Personne n’échappe à la fouille à l’entrée, pas même la presse étrangère. Le parti est en état de siège. Chacun égraine ses souvenirs, de l’attaque du meeting de Diyarbakir deux jours avant les élections (5 morts), à l’attentat suicide de Suruç qui a fauché 32 jeunes en partance pour Kobané, en passant par le chaos d’Ankara où 102 militants de gauche ont perdu la vie.

Mais « ce n’est pas seulement dans ces trois villes que les violences ont eu lieu », rappelle Sibel Yigitalp, députée du HDP, au beau milieu de son marathon médiatique.

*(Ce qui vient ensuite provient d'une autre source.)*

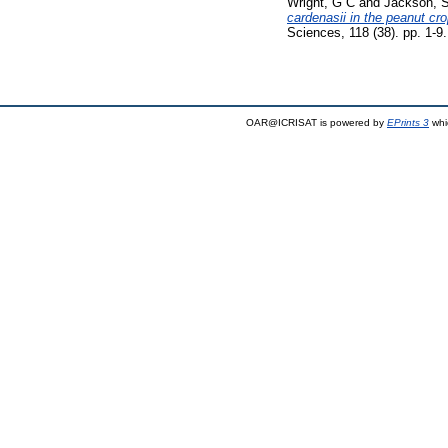
Wright, G C
and
Jackson, 
cardenasii in the peanut cr
Sciences, 118 (38). pp. 1-
OAR@ICRISAT is powered by
EPrints 3
whi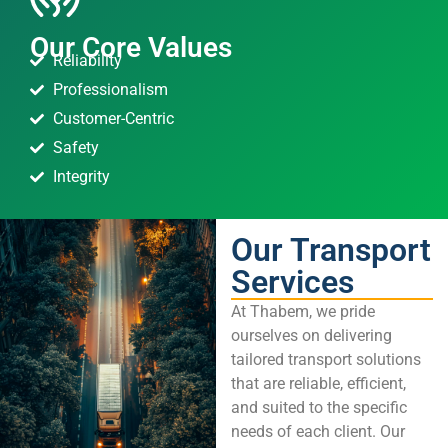
Our Core Values
Reliability
Professionalism
Customer-Centric
Safety
Integrity
Our Transport
Services
At Thabem, we pride
ourselves on delivering
tailored transport solutions
that are reliable, efficient,
and suited to the specific
needs of each client. Our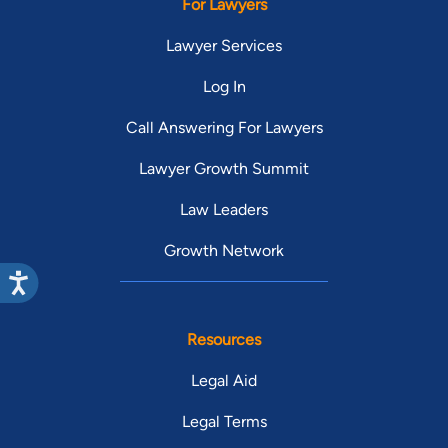
For Lawyers
Lawyer Services
Log In
Call Answering For Lawyers
Lawyer Growth Summit
Law Leaders
Growth Network
Resources
Legal Aid
Legal Terms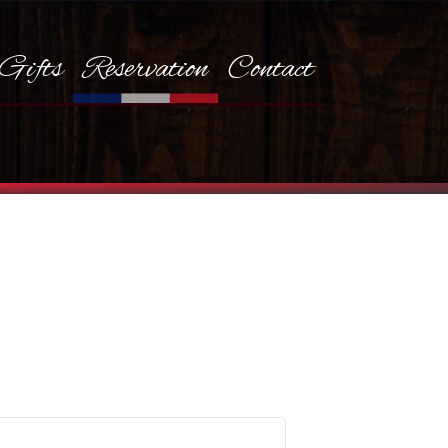
Gifts
Reservation
Contact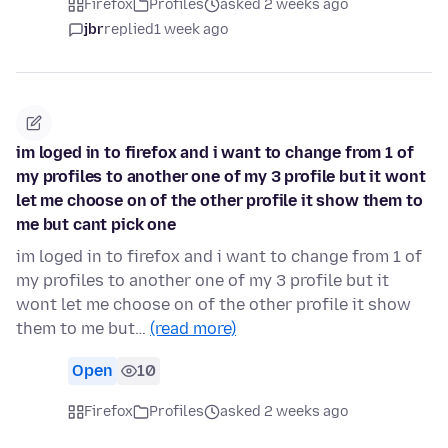
Firefox
Profiles
asked 2 weeks ago
jbr
replied
1 week ago
im loged in to firefox and i want to change from 1 of
my profiles to another one of my 3 profile but it wont
let me choose on of the other profile it show them to
me but cant pick one
im loged in to firefox and i want to change from 1 of
my profiles to another one of my 3 profile but it
wont let me choose on of the other profile it show
them to me but…
(read more)
Open
10
Firefox
Profiles
asked 2 weeks ago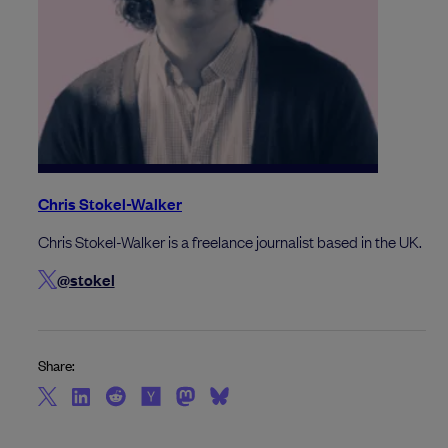
Chris Stokel-Walker
Chris Stokel-Walker is a freelance journalist based in the UK.
@stokel
Share: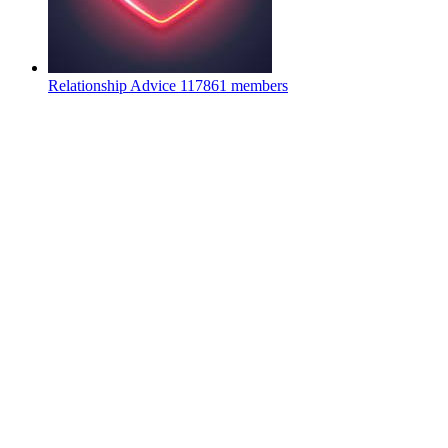
Relationship Advice
117861 members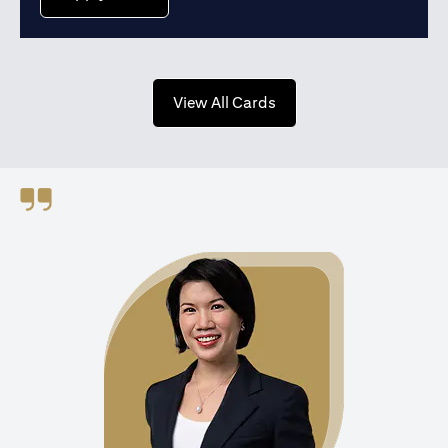
(opens in a new tab)
View All Cards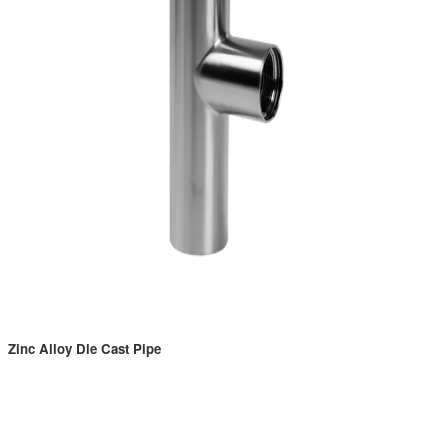
Zinc Alloy Die Cast Pipe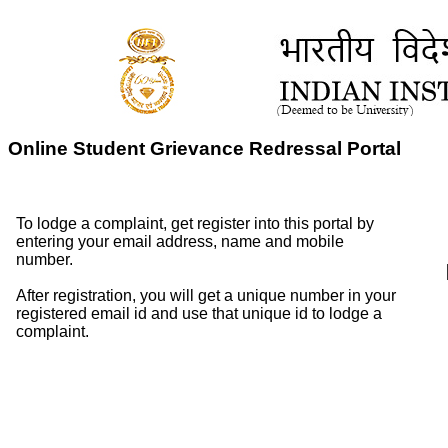
Online Student Grievance Redressal Portal
To lodge a complaint, get register into this portal by
entering your email address, name and mobile
number.
After registration, you will get a unique number in your
registered email id and use that unique id to lodge a
complaint.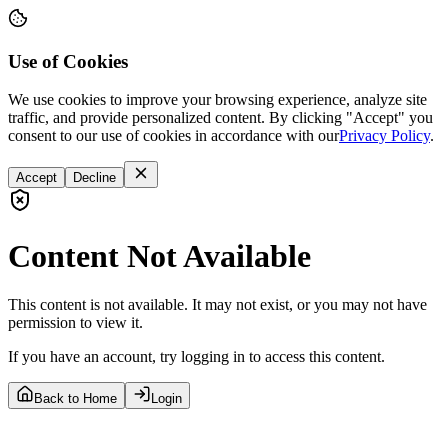
Use of Cookies
We use cookies to improve your browsing experience, analyze site
traffic, and provide personalized content. By clicking "Accept" you
consent to our use of cookies in accordance with our
Privacy Policy
.
Accept
Decline
Content Not Available
This content is not available. It may not exist, or you may not have
permission to view it.
If you have an account, try logging in to access this content.
Back to Home
Login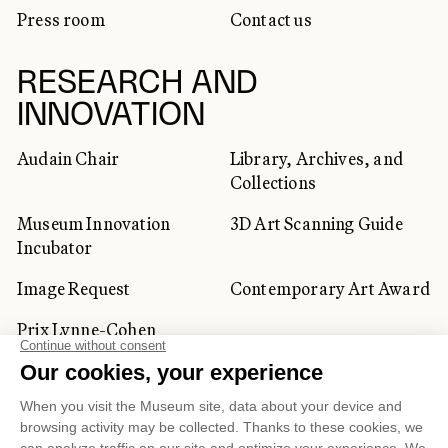
Press room
Contact us
RESEARCH AND
INNOVATION
Audain Chair
Library, Archives, and
Collections
Museum Innovation
3D Art Scanning Guide
Incubator
Image Request
Contemporary Art Award
Prix Lynne-Cohen
CORPORATE AND PRIVATE
CLIENTS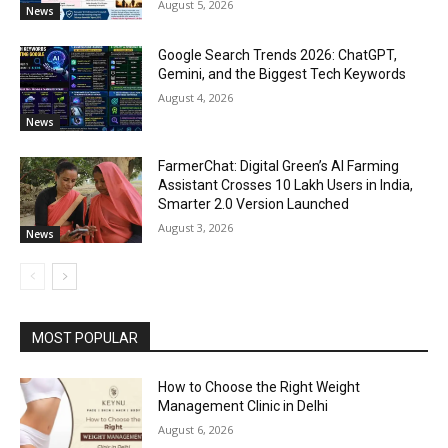
August 5, 2026
News
Google Search Trends 2026: ChatGPT,
Gemini, and the Biggest Tech Keywords
August 4, 2026
News
FarmerChat: Digital Green’s AI Farming
Assistant Crosses 10 Lakh Users in India,
Smarter 2.0 Version Launched
August 3, 2026
News
MOST POPULAR
How to Choose the Right Weight
Management Clinic in Delhi
August 6, 2026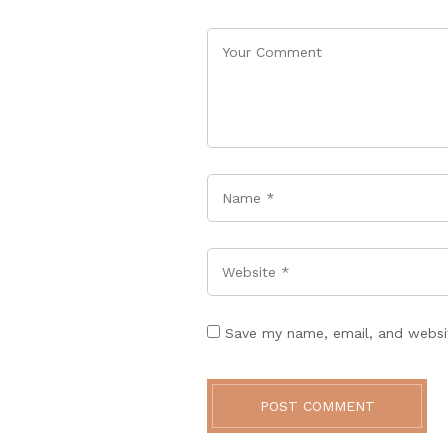
Name
*
Website
Save my name, email, and websit
POST COMMENT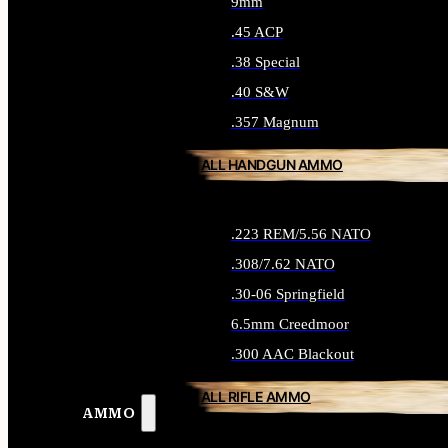
9mm
.45 ACP
.38 Special
.40 S&W
.357 Magnum
ALL HANDGUN AMMO
.223 REM/5.56 NATO
.308/7.62 NATO
.30-06 Springfield
6.5mm Creedmoor
.300 AAC Blackout
ALL RIFLE AMMO
AMMO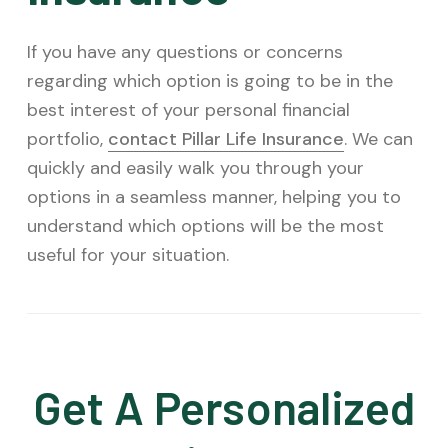
If you have any questions or concerns
regarding which option is going to be in the
best interest of your personal financial
portfolio,
contact Pillar Life Insurance
. We can
quickly and easily walk you through your
options in a seamless manner, helping you to
understand which options will be the most
useful for your situation.
Get A Personalized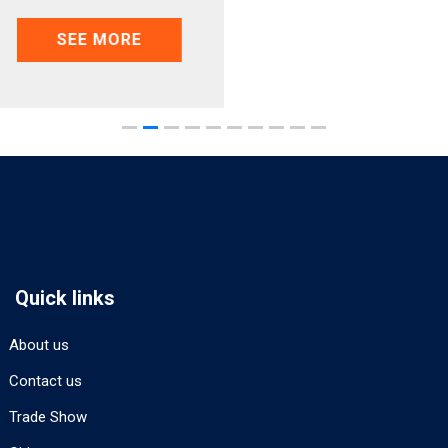
SEE MORE
Quick links
About us
Contact us
Trade Show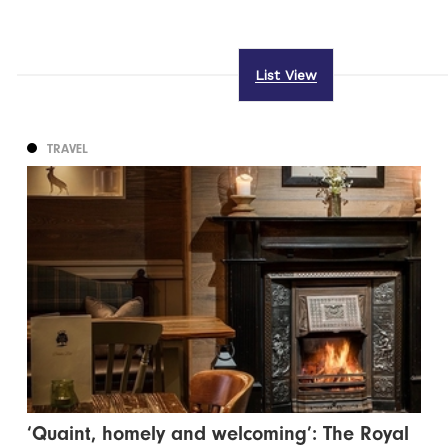
List View
TRAVEL
‘Quaint, homely and welcoming’: The Royal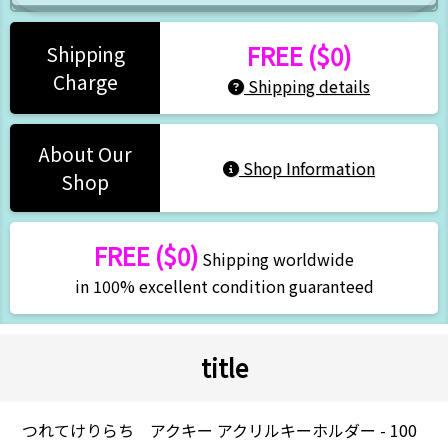
FREE ($0)
Shipping
Charge
Shipping details
About Our
Shop Information
Shop
FREE ($0)
Shipping worldwide
in 100% excellent condition guaranteed
title
つれてけりらち アクキー アクリルキーホルダー - 100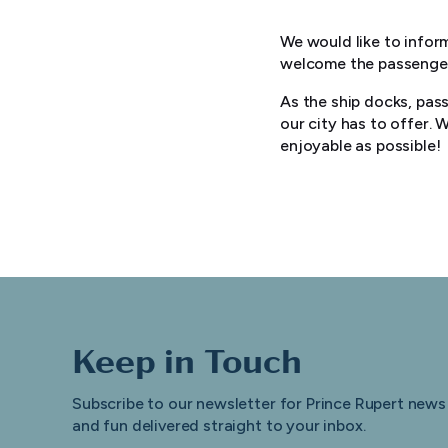
We would like to inform
welcome the passengers
As the ship docks, pas
our city has to offer.
enjoyable as possible!
Keep in Touch
Subscribe to our newsletter for Prince Rupert news
and fun delivered straight to your inbox.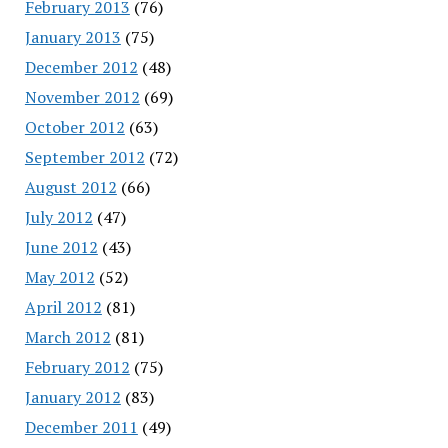
February 2013
(76)
January 2013
(75)
December 2012
(48)
November 2012
(69)
October 2012
(63)
September 2012
(72)
August 2012
(66)
July 2012
(47)
June 2012
(43)
May 2012
(52)
April 2012
(81)
March 2012
(81)
February 2012
(75)
January 2012
(83)
December 2011
(49)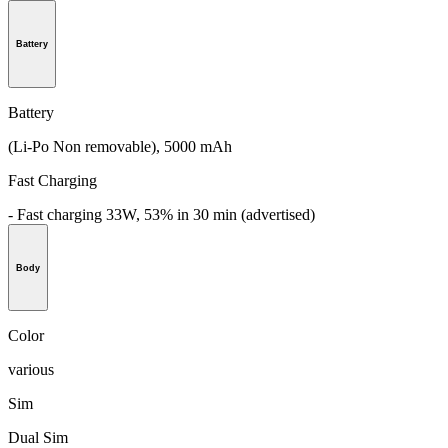
Battery
Battery
(Li-Po Non removable), 5000 mAh
Fast Charging
- Fast charging 33W, 53% in 30 min (advertised)
Body
Color
various
Sim
Dual Sim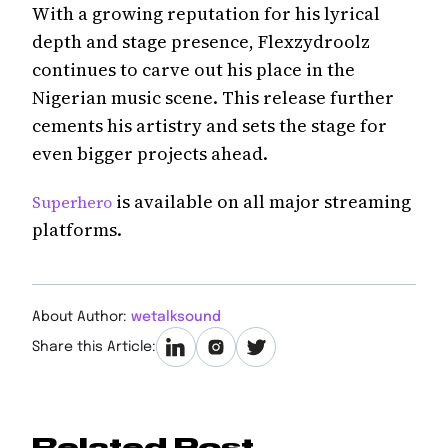
With a growing reputation for his lyrical
depth and stage presence, Flexzydroolz
continues to carve out his place in the
Nigerian music scene. This release further
cements his artistry and sets the stage for
even bigger projects ahead.
is available on all major streaming
Superhero
platforms.
About Author:
wetalksound
Share this Article:
Related Post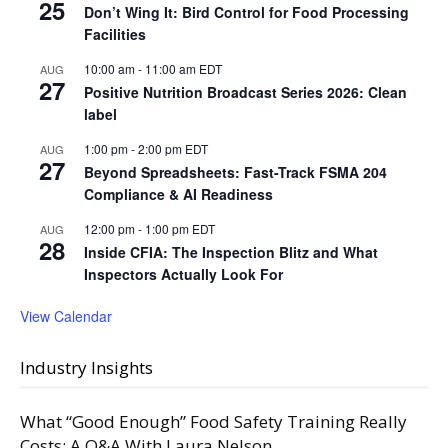
25
Don’t Wing It: Bird Control for Food Processing
Facilities
10:00 am
-
11:00 am
EDT
AUG
27
Positive Nutrition Broadcast Series 2026: Clean
label
1:00 pm
-
2:00 pm
EDT
AUG
27
Beyond Spreadsheets: Fast-Track FSMA 204
Compliance & AI Readiness
12:00 pm
-
1:00 pm
EDT
AUG
28
Inside CFIA: The Inspection Blitz and What
Inspectors Actually Look For
View Calendar
Industry Insights
What “Good Enough” Food Safety Training Really
Costs: A Q&A With Laura Nelson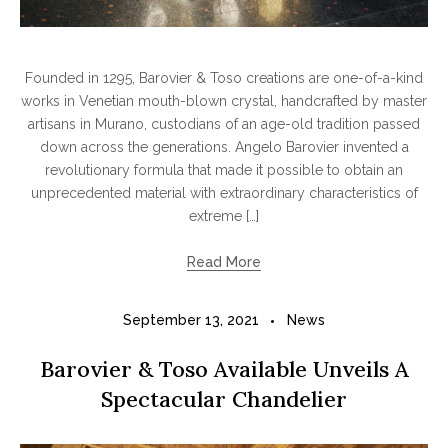
Founded in 1295, Barovier & Toso creations are one-of-a-kind
works in Venetian mouth-blown crystal, handcrafted by master
artisans in Murano, custodians of an age-old tradition passed
down across the generations. Angelo Barovier invented a
revolutionary formula that made it possible to obtain an
unprecedented material with extraordinary characteristics of
extreme […]
Read More
September 13, 2021
News
Barovier & Toso Available Unveils A
Spectacular Chandelier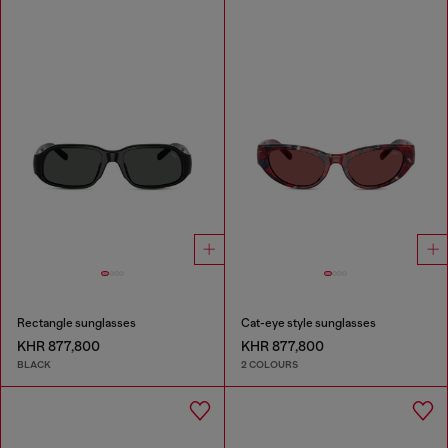
Rectangle sunglasses
Cat-eye style sunglasses
KHR 877,800
KHR 877,800
BLACK
2 COLOURS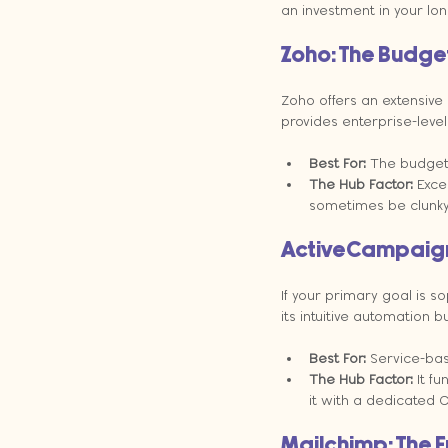
an investment in your long
Zoho: The Budget
Zoho offers an extensive 
provides enterprise-level 
Best For:
 The budget
The Hub Factor:
 Exce
sometimes be clunky
ActiveCampaign:
If your primary goal is s
its intuitive automation 
Best For:
 Service-ba
The Hub Factor:
 It f
it with a dedicated 
Mailchimp: The E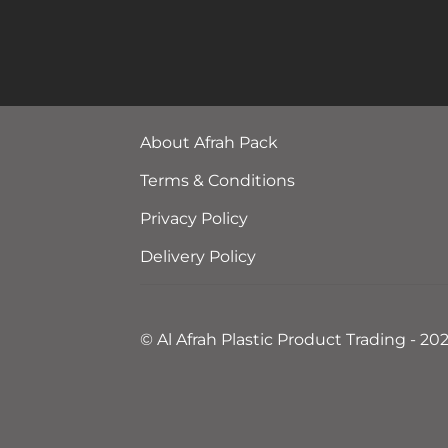
About Afrah Pack
Terms & Conditions
Privacy Policy
Delivery Policy
© Al Afrah Plastic Product Trading - 20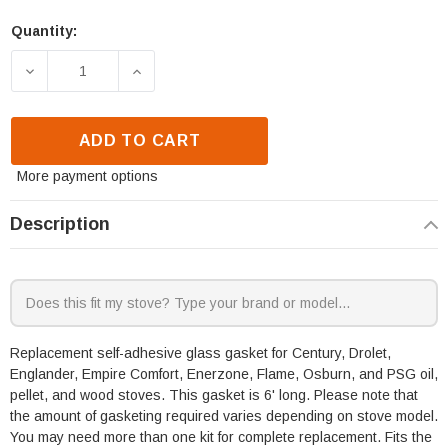
Quantity:
DECREASE QUANTITY OF SBI SELF ADHESIVE GLASS 
INCREASE QUANTITY OF SBI SELF ADHE
ADD TO CART
More payment options
Description
Replacement self-adhesive glass gasket for Century, Drolet,
Englander, Empire Comfort, Enerzone, Flame, Osburn, and PSG oil,
pellet, and wood stoves. This gasket is 6' long. Please note that
the amount of gasketing required varies depending on stove model.
You may need more than one kit for complete replacement. Fits the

Depuis juin, « plus de 400 bureaux du parti ont été attaqués à travers le pays et par-dessus le marché, de nombreux collègues ont été arrêtés dans la région. Les militants ont peur d’aller dans les rues », déplore-t-elle. « Nous, on paie nos impôts, on fait le service militaire, comme tout le monde dans le pays, et tout ce qu’on reçoit en retour, ce sont des balles. L’ombre des armes plane en permanence au-dessus de notre campagne. »

La guerre est déclarée

C’est donc avec la peur au ventre que le parti de gauche devrait, si l’on en croit les derniers sondages, rééditer – si ce n’est améliorer – l’exploit du 7 juin dernier lorsqu’il envoyait 80 députés au Parlement turc. Le HDP privait alors le parti conservateur AKP d’une majorité absolue, détenue depuis 2002, et donnait un sérieux coup d’arrêt au projet de changement constitutionnel de Recep Tayyip Erdogan. Le système présidentiel à la turque, tant voulu par le tribun, devra encore attendre.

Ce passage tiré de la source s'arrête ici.